* **YOUR ASSIGNMENT**: Quote, with no changes, the lines that run from the top of the material to the line with "TELUS Cancellation Nightmare: Poor", both included.
* * * * * * *
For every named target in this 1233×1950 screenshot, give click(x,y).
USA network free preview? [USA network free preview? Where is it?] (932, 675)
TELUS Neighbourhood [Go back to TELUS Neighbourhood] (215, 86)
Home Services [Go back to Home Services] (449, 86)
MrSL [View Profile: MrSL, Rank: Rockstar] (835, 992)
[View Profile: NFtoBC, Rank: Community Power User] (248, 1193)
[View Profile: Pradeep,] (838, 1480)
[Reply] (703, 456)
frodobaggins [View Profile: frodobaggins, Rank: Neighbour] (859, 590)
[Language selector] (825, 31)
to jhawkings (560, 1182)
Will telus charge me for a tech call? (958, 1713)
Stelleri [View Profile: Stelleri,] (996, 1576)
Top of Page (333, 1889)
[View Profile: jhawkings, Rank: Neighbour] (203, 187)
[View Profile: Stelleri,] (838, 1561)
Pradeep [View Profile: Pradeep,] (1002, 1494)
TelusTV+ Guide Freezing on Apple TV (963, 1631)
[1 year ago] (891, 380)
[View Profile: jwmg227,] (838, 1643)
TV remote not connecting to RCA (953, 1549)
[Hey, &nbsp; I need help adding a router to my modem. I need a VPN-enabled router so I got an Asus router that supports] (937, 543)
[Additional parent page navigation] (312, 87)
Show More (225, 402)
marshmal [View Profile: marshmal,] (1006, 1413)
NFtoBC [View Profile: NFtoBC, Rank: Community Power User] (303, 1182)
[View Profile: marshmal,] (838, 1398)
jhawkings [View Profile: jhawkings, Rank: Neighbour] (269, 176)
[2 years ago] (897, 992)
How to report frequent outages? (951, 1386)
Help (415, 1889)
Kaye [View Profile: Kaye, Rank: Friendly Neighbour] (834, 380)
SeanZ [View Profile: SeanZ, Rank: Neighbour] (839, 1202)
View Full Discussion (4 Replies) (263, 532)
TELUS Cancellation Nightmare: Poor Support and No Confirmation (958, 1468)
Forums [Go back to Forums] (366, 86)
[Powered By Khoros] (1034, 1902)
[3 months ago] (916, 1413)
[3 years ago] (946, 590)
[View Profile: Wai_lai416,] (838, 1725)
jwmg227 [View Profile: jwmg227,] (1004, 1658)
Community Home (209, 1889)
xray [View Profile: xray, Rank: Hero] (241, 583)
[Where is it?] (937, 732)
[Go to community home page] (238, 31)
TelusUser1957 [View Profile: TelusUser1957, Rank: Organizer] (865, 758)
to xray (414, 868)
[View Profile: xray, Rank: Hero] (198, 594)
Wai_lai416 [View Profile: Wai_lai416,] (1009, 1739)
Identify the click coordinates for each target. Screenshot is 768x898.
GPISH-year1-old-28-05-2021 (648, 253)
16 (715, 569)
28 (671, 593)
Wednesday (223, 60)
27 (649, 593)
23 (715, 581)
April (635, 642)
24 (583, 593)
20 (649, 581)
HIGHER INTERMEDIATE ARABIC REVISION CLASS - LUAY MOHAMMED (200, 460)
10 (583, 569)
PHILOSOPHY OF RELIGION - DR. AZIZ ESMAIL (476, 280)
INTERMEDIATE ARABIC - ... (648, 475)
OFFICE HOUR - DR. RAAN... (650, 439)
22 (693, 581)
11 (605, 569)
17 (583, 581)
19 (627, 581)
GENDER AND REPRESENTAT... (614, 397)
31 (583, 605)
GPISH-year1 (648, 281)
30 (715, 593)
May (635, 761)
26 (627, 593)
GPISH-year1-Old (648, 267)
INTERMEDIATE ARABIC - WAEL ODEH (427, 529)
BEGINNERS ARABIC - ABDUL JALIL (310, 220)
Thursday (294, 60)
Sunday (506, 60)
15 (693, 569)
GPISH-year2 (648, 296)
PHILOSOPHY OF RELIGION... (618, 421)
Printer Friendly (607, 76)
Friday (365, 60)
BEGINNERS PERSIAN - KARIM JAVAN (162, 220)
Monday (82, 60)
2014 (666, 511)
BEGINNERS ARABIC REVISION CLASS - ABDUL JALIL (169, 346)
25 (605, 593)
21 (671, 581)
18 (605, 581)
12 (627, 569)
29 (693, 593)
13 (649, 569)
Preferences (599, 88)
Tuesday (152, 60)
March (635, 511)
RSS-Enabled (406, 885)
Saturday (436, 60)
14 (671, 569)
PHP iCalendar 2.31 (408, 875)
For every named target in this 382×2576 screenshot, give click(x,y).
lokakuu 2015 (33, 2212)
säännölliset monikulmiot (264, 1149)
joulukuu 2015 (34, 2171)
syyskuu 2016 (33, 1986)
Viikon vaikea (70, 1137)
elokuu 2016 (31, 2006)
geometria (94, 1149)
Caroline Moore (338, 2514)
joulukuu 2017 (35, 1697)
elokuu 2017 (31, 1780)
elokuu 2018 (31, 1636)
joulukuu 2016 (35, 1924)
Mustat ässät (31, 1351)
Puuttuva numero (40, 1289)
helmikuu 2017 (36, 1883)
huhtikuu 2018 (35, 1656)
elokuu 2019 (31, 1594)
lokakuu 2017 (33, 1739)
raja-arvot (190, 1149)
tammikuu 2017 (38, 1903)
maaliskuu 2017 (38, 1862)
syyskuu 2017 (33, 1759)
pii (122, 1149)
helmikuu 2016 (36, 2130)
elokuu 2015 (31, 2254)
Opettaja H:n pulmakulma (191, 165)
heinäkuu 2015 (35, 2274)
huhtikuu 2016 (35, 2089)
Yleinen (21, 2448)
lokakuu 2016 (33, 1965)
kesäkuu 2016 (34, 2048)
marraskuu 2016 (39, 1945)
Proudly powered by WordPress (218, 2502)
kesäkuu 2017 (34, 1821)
* * * * * * *
* **RESPONSE TO THE EXERCISE**:
For every named target in this 1233×1950 screenshot, give click(x,y).
USA network free preview? [USA network free preview? Where is it?] (932, 675)
TELUS Neighbourhood [Go back to TELUS Neighbourhood] (215, 86)
Home Services [Go back to Home Services] (449, 86)
MrSL [View Profile: MrSL, Rank: Rockstar] (835, 992)
[View Profile: NFtoBC, Rank: Community Power User] (248, 1193)
[View Profile: Pradeep,] (838, 1480)
[Reply] (703, 456)
frodobaggins [View Profile: frodobaggins, Rank: Neighbour] (859, 590)
[Language selector] (825, 31)
to jhawkings (560, 1182)
Will telus charge me for a tech call? (958, 1713)
Stelleri [View Profile: Stelleri,] (996, 1576)
Top of Page (333, 1889)
[View Profile: jhawkings, Rank: Neighbour] (203, 187)
[View Profile: Stelleri,] (838, 1561)
Pradeep [View Profile: Pradeep,] (1002, 1494)
TelusTV+ Guide Freezing on Apple TV (963, 1631)
[1 year ago] (891, 380)
[View Profile: jwmg227,] (838, 1643)
TV remote not connecting to RCA (953, 1549)
[Hey, &nbsp; I need help adding a router to my modem. I need a VPN-enabled router so I got an Asus router that supports] (937, 543)
[Additional parent page navigation] (312, 87)
Show More (225, 402)
marshmal [View Profile: marshmal,] (1006, 1413)
NFtoBC [View Profile: NFtoBC, Rank: Community Power User] (303, 1182)
[View Profile: marshmal,] (838, 1398)
jhawkings [View Profile: jhawkings, Rank: Neighbour] (269, 176)
[2 years ago] (897, 992)
How to report frequent outages? (951, 1386)
Help (415, 1889)
Kaye [View Profile: Kaye, Rank: Friendly Neighbour] (834, 380)
SeanZ [View Profile: SeanZ, Rank: Neighbour] (839, 1202)
View Full Discussion (4 Replies) (263, 532)
TELUS Cancellation Nightmare: Poor Support and No Confirmation (958, 1468)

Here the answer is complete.